Sphyrna alleni Temporal range: Late Miocene-recent 5.6–0 Ma PreꞒ Ꞓ O S D C P T J K Pg N
- Conservation status: CITES Appendix II

Scientific classification
- Kingdom: Animalia
- Phylum: Chordata
- Class: Chondrichthyes
- Subclass: Elasmobranchii
- Division: Selachii
- Order: Carcharhiniformes
- Family: Sphyrnidae
- Genus: Sphyrna
- Species: S. alleni
- Binomial name: Sphyrna alleni Gonzalez, Postaire, Driggers, Caballero, & Chapman, 2024

= Sphyrna alleni =

- Genus: Sphyrna
- Species: alleni
- Authority: Gonzalez, Postaire, Driggers, Caballero, & Chapman, 2024
- Conservation status: CITES_A2

Species of shark

Sphyrna alleni, the shovelbill shark, is a species of hammerhead shark found along the West Atlantic coast from Belize to Brazil. Its pointed cephalofoil distinguishes it from the more northern bonnethead shark (Sphyrna tiburo), from which it was split in 2024. The species is also diagnosed by different tooth and precaudal vertebrae counts.

== Etymology ==
The species is named after Microsoft co-founder Paul Allen. The Paul G. Allen Family Foundation funded the research efforts that led to the discovery of the species. The common name of "shovelbill shark" corresponds to the name used for the shark in Belize, where the holotype was discovered.

== Discovery ==
A 2012 study of the mitochondrial gene NADH2 across elasmobranchs compared bonnethead shark specimens from the Gulf of Mexico and Trinidad, and found that the two groups clustered separately, and that Sphyrna tiburo was likely a species complex. The southern lineage was provisionally referred to as Sphyrna cf. tiburo, although the authors noted that imprecision in the type locality of S. tiburo could affect the nomenclature.

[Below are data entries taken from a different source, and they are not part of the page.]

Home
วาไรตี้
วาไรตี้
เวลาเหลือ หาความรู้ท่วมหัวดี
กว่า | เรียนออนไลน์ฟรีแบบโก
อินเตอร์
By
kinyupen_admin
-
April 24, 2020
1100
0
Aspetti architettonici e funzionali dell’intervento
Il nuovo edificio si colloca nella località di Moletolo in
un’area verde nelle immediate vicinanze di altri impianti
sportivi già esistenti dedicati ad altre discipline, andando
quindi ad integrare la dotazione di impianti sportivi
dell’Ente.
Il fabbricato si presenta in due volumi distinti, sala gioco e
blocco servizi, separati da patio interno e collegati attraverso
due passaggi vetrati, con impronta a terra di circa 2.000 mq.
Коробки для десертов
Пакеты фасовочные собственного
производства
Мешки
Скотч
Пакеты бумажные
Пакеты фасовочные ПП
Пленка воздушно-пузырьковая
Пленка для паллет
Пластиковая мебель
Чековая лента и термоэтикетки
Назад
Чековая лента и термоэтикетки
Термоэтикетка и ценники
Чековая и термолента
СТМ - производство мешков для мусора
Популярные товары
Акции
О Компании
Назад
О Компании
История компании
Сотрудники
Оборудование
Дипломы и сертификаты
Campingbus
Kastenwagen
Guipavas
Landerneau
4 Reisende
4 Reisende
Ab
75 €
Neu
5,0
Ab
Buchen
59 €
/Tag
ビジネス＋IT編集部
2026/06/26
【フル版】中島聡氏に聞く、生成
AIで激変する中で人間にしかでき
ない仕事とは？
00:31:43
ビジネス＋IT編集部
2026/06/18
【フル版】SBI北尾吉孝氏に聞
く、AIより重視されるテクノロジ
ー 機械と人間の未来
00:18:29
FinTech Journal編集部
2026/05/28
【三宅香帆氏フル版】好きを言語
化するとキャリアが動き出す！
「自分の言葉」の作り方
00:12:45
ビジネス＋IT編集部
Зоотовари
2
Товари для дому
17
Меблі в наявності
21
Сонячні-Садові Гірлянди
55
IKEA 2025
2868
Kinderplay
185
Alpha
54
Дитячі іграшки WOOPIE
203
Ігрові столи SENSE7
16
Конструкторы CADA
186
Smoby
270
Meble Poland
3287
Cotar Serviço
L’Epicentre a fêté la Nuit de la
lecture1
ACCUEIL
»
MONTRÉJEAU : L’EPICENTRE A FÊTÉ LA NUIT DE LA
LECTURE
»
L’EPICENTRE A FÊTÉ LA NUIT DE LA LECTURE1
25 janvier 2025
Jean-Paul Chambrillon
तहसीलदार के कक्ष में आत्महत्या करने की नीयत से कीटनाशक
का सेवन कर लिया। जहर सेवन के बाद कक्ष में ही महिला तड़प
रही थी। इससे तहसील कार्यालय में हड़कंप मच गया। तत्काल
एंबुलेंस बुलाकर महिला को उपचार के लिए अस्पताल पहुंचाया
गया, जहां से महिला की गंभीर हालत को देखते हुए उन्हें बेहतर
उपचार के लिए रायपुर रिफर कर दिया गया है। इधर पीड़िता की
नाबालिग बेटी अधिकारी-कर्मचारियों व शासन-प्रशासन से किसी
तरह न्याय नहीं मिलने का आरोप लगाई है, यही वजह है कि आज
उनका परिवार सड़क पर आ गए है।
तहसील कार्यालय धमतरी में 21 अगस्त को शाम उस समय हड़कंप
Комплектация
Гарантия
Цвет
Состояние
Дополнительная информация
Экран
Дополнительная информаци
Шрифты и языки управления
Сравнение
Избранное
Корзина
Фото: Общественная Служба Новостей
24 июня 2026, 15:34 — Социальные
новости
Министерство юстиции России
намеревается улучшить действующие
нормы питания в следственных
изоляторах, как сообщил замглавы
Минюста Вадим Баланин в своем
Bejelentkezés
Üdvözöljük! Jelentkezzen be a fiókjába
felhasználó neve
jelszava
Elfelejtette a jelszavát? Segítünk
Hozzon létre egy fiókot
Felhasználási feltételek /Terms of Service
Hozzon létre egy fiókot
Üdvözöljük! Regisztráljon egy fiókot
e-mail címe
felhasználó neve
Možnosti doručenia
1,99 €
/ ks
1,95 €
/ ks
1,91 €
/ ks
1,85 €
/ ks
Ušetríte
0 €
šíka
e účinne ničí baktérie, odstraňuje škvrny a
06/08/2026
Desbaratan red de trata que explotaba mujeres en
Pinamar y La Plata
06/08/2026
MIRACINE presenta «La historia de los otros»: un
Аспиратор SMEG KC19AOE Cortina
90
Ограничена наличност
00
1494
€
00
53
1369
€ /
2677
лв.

Between 2016 and 2019, twelve specimens of bonnethead sharks characterized by a pointed, shovel-shaped cephalofoil were captured by anglers in Belize and sent to researchers, who studied both the DNA and physical characteristics of the sharks. Prior to that, a 2015 study of bonnethead sharks in Panama had already found evidence of multiple species possibly existing. In 2021, analysis of populations from Southeastern Brazil connected them to the Caribbean lineage, although genetic differentiation indicated that declining Brazilian populations were not being replenished by Caribbean individuals.

== Description ==
Sphyrna alleni is a small species of shark, measuring less than 150 cm in length. Like other hammerhead sharks, its head is shaped into a flattened cephalofoil. The latter has a more angular anterior edge than that of S. tiburo, and bears lobes on its posterior edges, leading to it being described as "shovel-like". In males, the cephalofoil bears an additional bulge on its anterior side. The teeth are sharper and pointier than in S. tiburo. Individuals possess 80 to 83 precaudal vertebrae, around 10 more than in S. tiburo.

== Phylogeny ==
A 2016 molecular clock study placed the divergence between bonnethead shark lineages in Belize and North America around 3.61 to 5.62 Mya. Due to similarity in cephalofoil shapes between Sphyrna alleni and Sphyrna tiburo vespertina, it has been proposed that the two could represent sister lineages, having diverged from each other later following the closure of the Isthmus of Panama.

== Distribution and ecology ==
The species is distributed on the West Atlantic coast from Belize to Brazil. No geographical barrier separates it from the bonnethead shark further north, and a contact zone has been proposed to range from Mexico to Belize.

Shovelbill sharks are predators.

== Conservation ==
As the populations of Sphyrna alleni are comparatively less well-managed than those of S. tiburo further north, the former has been described by its discoverers as "warrant[ing] a highly threatened status". Threats included overfishing, with the shark being frequently caught by anglers. Actions taken by Belize to limit the threat to shark populations, such as a ban on gillnets and the establishment of protected areas, have been stated by Demian Chapman to potentially help the species.